▶ Problem statement
You are to retype exactly the line with "infojatijepara@gmail.com" and every line after it in the entries below.

Task material Start Marker

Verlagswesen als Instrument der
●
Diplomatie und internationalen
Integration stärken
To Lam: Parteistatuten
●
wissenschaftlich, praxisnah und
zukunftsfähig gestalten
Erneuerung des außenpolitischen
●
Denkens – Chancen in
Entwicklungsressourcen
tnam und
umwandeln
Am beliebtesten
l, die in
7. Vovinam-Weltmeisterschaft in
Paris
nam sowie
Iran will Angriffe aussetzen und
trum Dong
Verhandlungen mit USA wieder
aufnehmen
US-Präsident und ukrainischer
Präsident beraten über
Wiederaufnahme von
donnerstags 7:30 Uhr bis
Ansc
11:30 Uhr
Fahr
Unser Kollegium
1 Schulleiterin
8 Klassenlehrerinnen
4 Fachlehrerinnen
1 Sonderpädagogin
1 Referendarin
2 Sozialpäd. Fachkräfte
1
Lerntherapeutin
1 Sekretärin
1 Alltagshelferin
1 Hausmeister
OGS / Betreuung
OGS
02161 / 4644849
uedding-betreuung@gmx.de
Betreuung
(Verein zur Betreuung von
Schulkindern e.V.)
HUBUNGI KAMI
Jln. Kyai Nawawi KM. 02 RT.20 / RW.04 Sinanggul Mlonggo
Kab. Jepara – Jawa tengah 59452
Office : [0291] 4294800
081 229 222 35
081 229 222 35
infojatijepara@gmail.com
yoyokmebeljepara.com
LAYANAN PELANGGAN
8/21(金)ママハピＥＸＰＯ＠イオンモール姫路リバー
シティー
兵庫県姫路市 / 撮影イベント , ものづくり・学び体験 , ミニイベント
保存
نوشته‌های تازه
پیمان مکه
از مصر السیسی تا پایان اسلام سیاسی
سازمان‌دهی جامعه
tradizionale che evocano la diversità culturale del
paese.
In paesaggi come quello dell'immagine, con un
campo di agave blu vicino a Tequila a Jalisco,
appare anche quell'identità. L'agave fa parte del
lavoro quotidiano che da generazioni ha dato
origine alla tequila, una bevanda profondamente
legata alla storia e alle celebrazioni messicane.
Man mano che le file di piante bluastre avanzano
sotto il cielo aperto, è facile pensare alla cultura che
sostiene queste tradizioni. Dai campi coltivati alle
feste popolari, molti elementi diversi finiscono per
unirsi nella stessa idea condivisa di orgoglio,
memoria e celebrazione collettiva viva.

Task material End Marker

▶ Final answer
infojatijepara@gmail.com
yoyokmebeljepara.com
LAYANAN PELANGGAN
8/21(金)ママハピＥＸＰＯ＠イオンモール姫路リバー
シティー
兵庫県姫路市 / 撮影イベント , ものづくり・学び体験 , ミニイベント
保存
نوشته‌های تازه
پیمان مکه
از مصر السیسی تا پایان اسلام سیاسی
سازمان‌دهی جامعه
tradizionale che evocano la diversità culturale del
paese.
In paesaggi come quello dell'immagine, con un
campo di agave blu vicino a Tequila a Jalisco,
appare anche quell'identità. L'agave fa parte del
lavoro quotidiano che da generazioni ha dato
origine alla tequila, una bevanda profondamente
legata alla storia e alle celebrazioni messicane.
Man mano che le file di piante bluastre avanzano
sotto il cielo aperto, è facile pensare alla cultura che
sostiene queste tradizioni. Dai campi coltivati alle
feste popolari, molti elementi diversi finiscono per
unirsi nella stessa idea condivisa di orgoglio,
memoria e celebrazione collettiva viva.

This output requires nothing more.